Nothing I do along them lines would ever take 3/4 years without me being fired, let's put it that way.
Also some network stuff of course but doubt that will see many gains here so not much point there.
Those slow runs are not a deal-breaker - usually runs in the background while I get on with other things.
GPU feature is nice. Had a few instances where password crackers for proprietary software have come up, and I've never used python for those nor have I ever committed to GPU for them, but then again I normally just use whatever the language the reverse engineered code is and flip it around to knock those up too. Assessment windows are short and so spending more than a couple hours on these things is just impossible.
But ultimately nobody would commit to licensing for this kind of software for "that one python guy" when teammates all have different language preferences, and I'd probably only benefit from these performance improvements a couple times a year.

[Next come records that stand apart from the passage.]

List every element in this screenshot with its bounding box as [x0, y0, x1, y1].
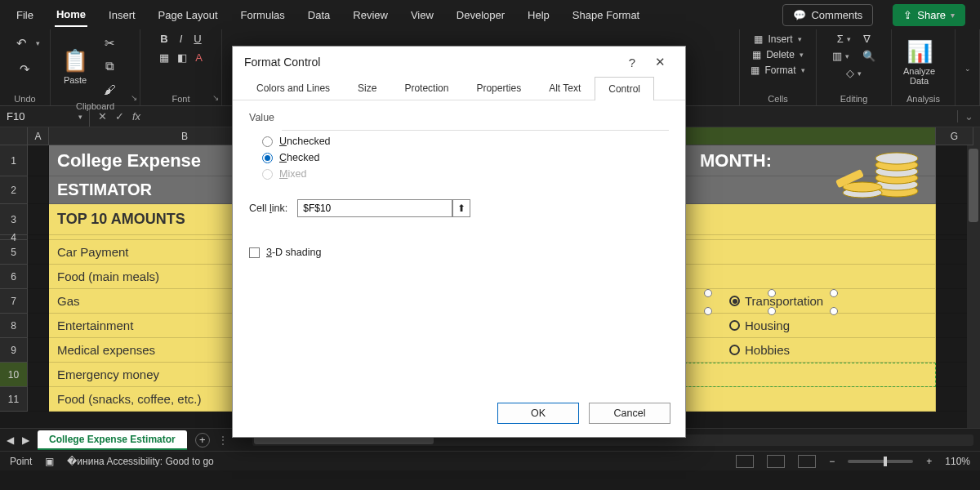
dialog-tab-alt-text[interactable]: Alt Text: [535, 76, 595, 100]
radio-housing[interactable]: Housing: [729, 318, 790, 332]
row-header[interactable]: 9: [0, 338, 28, 363]
underline-button[interactable]: U: [194, 33, 201, 45]
italic-button[interactable]: I: [180, 33, 183, 45]
comments-button[interactable]: 💬Comments: [782, 4, 873, 26]
ribbon-options-icon[interactable]: ⌄: [964, 65, 971, 73]
fx-icon[interactable]: fx: [132, 110, 140, 122]
redo-icon[interactable]: ↷: [14, 59, 37, 80]
tab-file[interactable]: File: [15, 4, 35, 26]
tab-help[interactable]: Help: [526, 4, 551, 26]
group-label-editing: Editing: [823, 92, 884, 104]
formula-bar-expand-icon[interactable]: ⌄: [957, 110, 980, 122]
zoom-slider[interactable]: [848, 460, 913, 463]
radio-hobbies[interactable]: Hobbies: [729, 343, 790, 357]
delete-cells-icon: ▦: [752, 49, 761, 60]
radio-unchecked[interactable]: Unchecked: [262, 136, 669, 147]
find-icon[interactable]: 🔍: [862, 50, 875, 62]
cancel-button[interactable]: Cancel: [589, 403, 670, 424]
row-header[interactable]: 8: [0, 314, 28, 338]
page-break-view-icon[interactable]: [798, 455, 816, 468]
tab-home[interactable]: Home: [55, 3, 87, 27]
radio-checked[interactable]: Checked: [262, 152, 669, 163]
dialog-tabs: Colors and Lines Size Protection Propert…: [233, 76, 685, 100]
row-header[interactable]: 3: [0, 204, 28, 235]
dialog-tab-protection[interactable]: Protection: [390, 76, 462, 100]
row-header[interactable]: 6: [0, 265, 28, 289]
dialog-launcher-icon[interactable]: ↘: [212, 93, 219, 102]
zoom-out-icon[interactable]: −: [829, 456, 835, 467]
new-sheet-button[interactable]: +: [195, 433, 210, 448]
cells-delete[interactable]: ▦Delete▾: [752, 48, 804, 61]
dialog-tab-control[interactable]: Control: [595, 77, 654, 100]
radio-transportation[interactable]: Transportation: [729, 294, 823, 308]
group-label-analysis: Analysis: [898, 92, 948, 104]
tab-insert[interactable]: Insert: [107, 4, 137, 26]
col-header[interactable]: G: [936, 127, 973, 145]
cell-link-label: Cell link:: [249, 203, 287, 214]
cancel-formula-icon[interactable]: ✕: [98, 110, 107, 122]
tab-formulas[interactable]: Formulas: [239, 4, 287, 26]
cell-link-input[interactable]: [297, 199, 452, 217]
autosum-icon[interactable]: Σ: [837, 33, 844, 45]
share-button[interactable]: ⇪Share▾: [893, 4, 965, 26]
macro-record-icon[interactable]: ▣: [45, 456, 54, 467]
format-cells-icon: ▦: [751, 65, 760, 76]
fill-icon[interactable]: ▥: [832, 50, 842, 62]
checkbox-3d-shading[interactable]: 3-D shading: [249, 247, 669, 258]
svg-point-5: [875, 153, 918, 164]
select-all-corner[interactable]: [0, 127, 28, 145]
sort-filter-icon[interactable]: ᐁ: [863, 33, 871, 45]
dialog-title: Format Control: [244, 56, 320, 69]
clear-icon[interactable]: ◇: [846, 67, 854, 79]
close-icon[interactable]: ✕: [646, 55, 674, 69]
tab-data[interactable]: Data: [306, 4, 332, 26]
vertical-scrollbar[interactable]: [967, 145, 980, 428]
tab-review[interactable]: Review: [351, 4, 390, 26]
dialog-tab-colors[interactable]: Colors and Lines: [243, 76, 344, 100]
fill-color-button[interactable]: ◧: [177, 51, 187, 64]
help-icon[interactable]: ?: [618, 56, 646, 69]
tab-developer[interactable]: Developer: [455, 4, 506, 26]
row-header[interactable]: 2: [0, 176, 28, 204]
accessibility-status[interactable]: �ининa Accessibility: Good to go: [67, 456, 213, 467]
tab-page-layout[interactable]: Page Layout: [157, 4, 220, 26]
undo-icon[interactable]: ↶: [10, 33, 33, 54]
format-control-dialog: Format Control ? ✕ Colors and Lines Size…: [232, 46, 686, 438]
radio-mixed: Mixed: [262, 168, 669, 180]
dialog-tab-properties[interactable]: Properties: [462, 76, 535, 100]
normal-view-icon[interactable]: [736, 455, 754, 468]
font-color-button[interactable]: A: [195, 51, 203, 64]
format-painter-icon[interactable]: 🖌: [98, 78, 121, 100]
paste-button[interactable]: 📋Paste: [57, 45, 93, 88]
tab-shape-format[interactable]: Shape Format: [571, 4, 641, 26]
cut-icon[interactable]: ✂: [98, 33, 121, 54]
analyze-data-button[interactable]: 📊AnalyzeData: [898, 36, 940, 89]
border-button[interactable]: ▦: [159, 51, 169, 64]
chevron-down-icon[interactable]: ▾: [78, 113, 82, 121]
insert-cells-icon: ▦: [754, 33, 763, 45]
row-header[interactable]: 1: [0, 145, 28, 176]
row-header[interactable]: 7: [0, 289, 28, 314]
cells-format[interactable]: ▦Format▾: [751, 64, 804, 77]
enter-formula-icon[interactable]: ✓: [115, 110, 124, 122]
copy-icon[interactable]: ⧉: [98, 56, 121, 77]
page-layout-view-icon[interactable]: [767, 455, 785, 468]
dialog-tab-size[interactable]: Size: [344, 76, 390, 100]
ok-button[interactable]: OK: [497, 403, 579, 424]
mode-indicator: Point: [10, 456, 32, 467]
zoom-in-icon[interactable]: +: [926, 456, 932, 467]
dialog-launcher-icon[interactable]: ↘: [131, 93, 137, 102]
col-header[interactable]: A: [28, 127, 49, 145]
cells-insert[interactable]: ▦Insert▾: [754, 33, 801, 46]
row-header[interactable]: 10: [0, 363, 28, 387]
sheet-tab[interactable]: College Expense Estimator: [38, 430, 187, 450]
bold-button[interactable]: B: [160, 33, 167, 45]
range-picker-icon[interactable]: ⬆: [452, 199, 470, 217]
zoom-level[interactable]: 110%: [945, 456, 970, 467]
row-header[interactable]: 11: [0, 387, 28, 412]
row-header[interactable]: 5: [0, 240, 28, 265]
tab-view[interactable]: View: [409, 4, 435, 26]
chevron-down-icon[interactable]: ▾: [36, 39, 40, 47]
sheet-nav-prev-icon[interactable]: ◀: [7, 434, 14, 446]
sheet-nav-next-icon[interactable]: ▶: [22, 434, 29, 446]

While that might not even count as "production code" under that license I'll prefer to just find a "free as in freedom" alternative.

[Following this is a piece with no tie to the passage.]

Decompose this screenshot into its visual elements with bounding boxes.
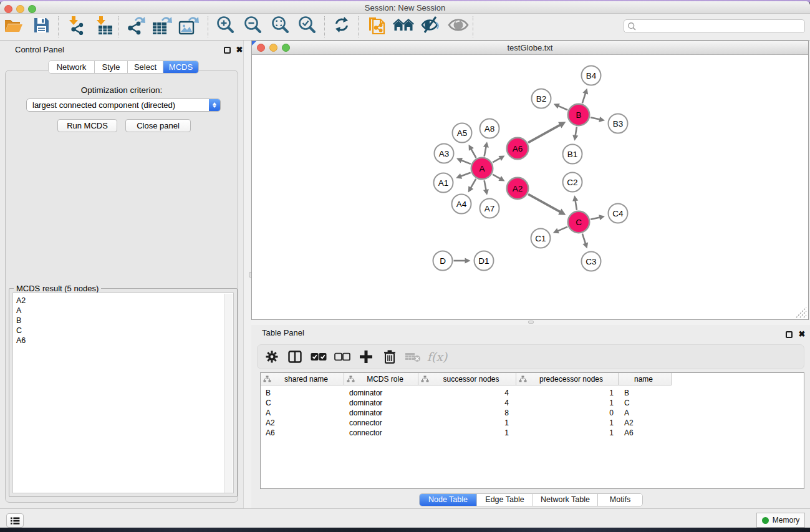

"Which presumably means you're only interested in commercial use."
They're not even that clear. The license talks about "production use". Both terms can be vague, but the way I use them, production use includes all cases of commercial use and quite a bit more.

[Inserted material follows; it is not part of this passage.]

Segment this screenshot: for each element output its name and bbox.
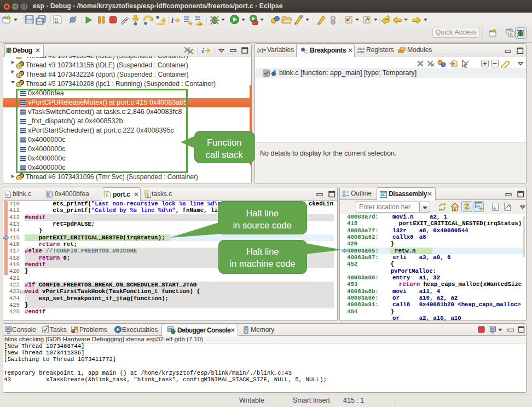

I run a few services just because I want to, making no profit (I pay for the servers, so I make a small loss). Is this production use? If I was using a piece of proprietary software, yes it is and just because I don't make any money doesn't mean they would let me have a license for free. I have also built software for charities before, which is more definitively production use and starts to near the line of commercial use (I didn't sell it, the charities aren't selling it or using it to sell things, but they do take in donations and may sell items elsewhere in their operations, and if the software does something like track that, it could be commercial use).
I am disappointed that they chose this license, but it is their choice to do so. It will prevent me from contributing code to them. Since I don't know what license terms would be if I did want to use it in production use, I'm also less likely to take it up unless I want a fast, compiled Python script just for myself. Maybe in 2025 we'll see what it has become.
If you - or anyone - is really interested in using Codon in production (or even just to see if they can provide clarification on what they deem "production" to mean, for instance with regards to the charity work) you can always drop them an email and ask.
The Seq project is licensed under plain old Apache (which is presumably why Codon is reverting to that and not to, say, MIT or GPL: stick with what they know) and the relicensing has been done with the fork to Codon and the creation of the Exaloop company, which still appears to be a small academic offshoot: i.e. not exactly a full-fledged shrinkwrap software vendor.
Following the MariaDB BSL's FAQ, Exaloop can always decide to grant you an Additional Use Grant for limited production use (e.g. charities). Or they can even a sell you an appropriate commercial licence.
Or, if enough people - preferably representing companies - express an interest in Codon and - POLITELY - point out issues with the MariaDB BSL (like, what does "production" mean?) and maybe suggest a better alternative...
That is all true, and just because the license isn't OSI-approved doesn't mean I won't use it. However, I have not had great results when going to a commercial company as an individual who is using it for noncommercial projects before. This group may be different, but sending a bunch of messages to someone who might or might not be authorized to write a legal document to confirm that I won't be breaking the license often doesn't work when I'm offering either little money or no money.
I distinctly remember an occasion where a company offered their proprietary library with a page that implied that you could easily buy a license to use it in one-off projects on commodity hardware, but when I sent a message asking the terms, it turned out that I had to pay €20k per year just for the SDK and any use would incur another charge to be determined later. They had intended it to be purchased by builders of embedded devices and I planned to have one project running a single instance. They weren't impressed.
Bit of a thread hijack, but Matt Parker did a video “ Someone improved my code by 40,832,277,770%” where other coders took some Python he wrote to perform a task in 30 days, and sped it up, and sped it up, and sped it up........ and sped it up some more.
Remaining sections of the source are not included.